Whether we are building on rock or on sand depends on whether our Christ is a construction of our soul or the revelation of the Holy Spirit within our spirit, and whether we are dying to our constructed self (the “soul”) by submitting to the work of the Holy Spirit who exposes and slays our (vaporous) substance in the light of the beautiful reality of Christ.
The Crowds (7:28—8:1)
The crowds overheard Jesus’ teaching to His disciples (see 5:1-2), for nothing that we do is hid in a corner. There is no hidden doctrine, though there are levels of understanding. The crowds are not disciples, yet they admire Jesus and come to Him. The difference is that the crowds have not yet given themselves to Him. They are still concerned with what He can do for them; how He can benefit them. The reader might beware of this. The crowd may want to know more about Jesus before they commit; in the meantime they accept His healings and deliverance. Unfortunately, no amount of evidence can really satisfy the skeptical heart. There is always room for doubt; there are always other options to consider. Nothing will change this.
They are impressed by Jesus, as practically all people are. “He taught them as One having authority and not like their scribes.” There is something about how He speaks that resonates on the deepest level. Authority. He is not a copy or imitation of someone else. They realize that He is amazing, even unique, but they may not be able to go further.

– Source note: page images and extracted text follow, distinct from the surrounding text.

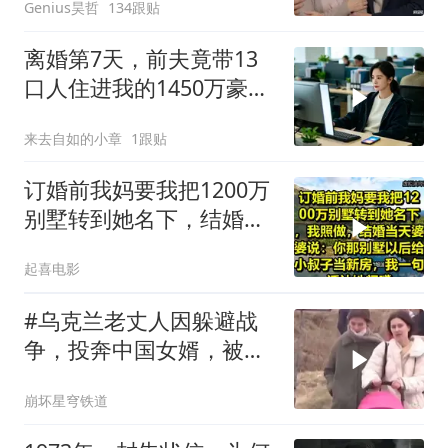
Genius昊哲
134跟贴
离婚第7天，前夫竟带13
口人住进我的1450万豪
宅，一开门全傻眼
来去自如的小章
1跟贴
订婚前我妈要我把1200万
别墅转到她名下，结婚当
天婆婆说：你那别墅给小
起喜电影
叔子当新房
#乌克兰老丈人因躲避战
争，投奔中国女婿，被眼
前城市繁荣震惊
崩坏星穹铁道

What makes a disciple is the personal call of Jesus. This is the call of grace. He calls us to Himself and we cannot but respond. I do not speak of coercion but of irresistibility. It is the attraction of love, a love that slays as it lifts up. It is the attraction of beauty and goodness that stops us dead in our tracts and calls us forward. It is His Person that calls us, and we respond by calling on His name. The moment our heart thus opens to His heart, we are enclosed within an embrace that is greater than ourselves and yet that feels more like home than anything we have ever known. Coming to Jesus is coming back home and seeing for the first time our original face in the mirror (see James 1:23). By His call we become His forever.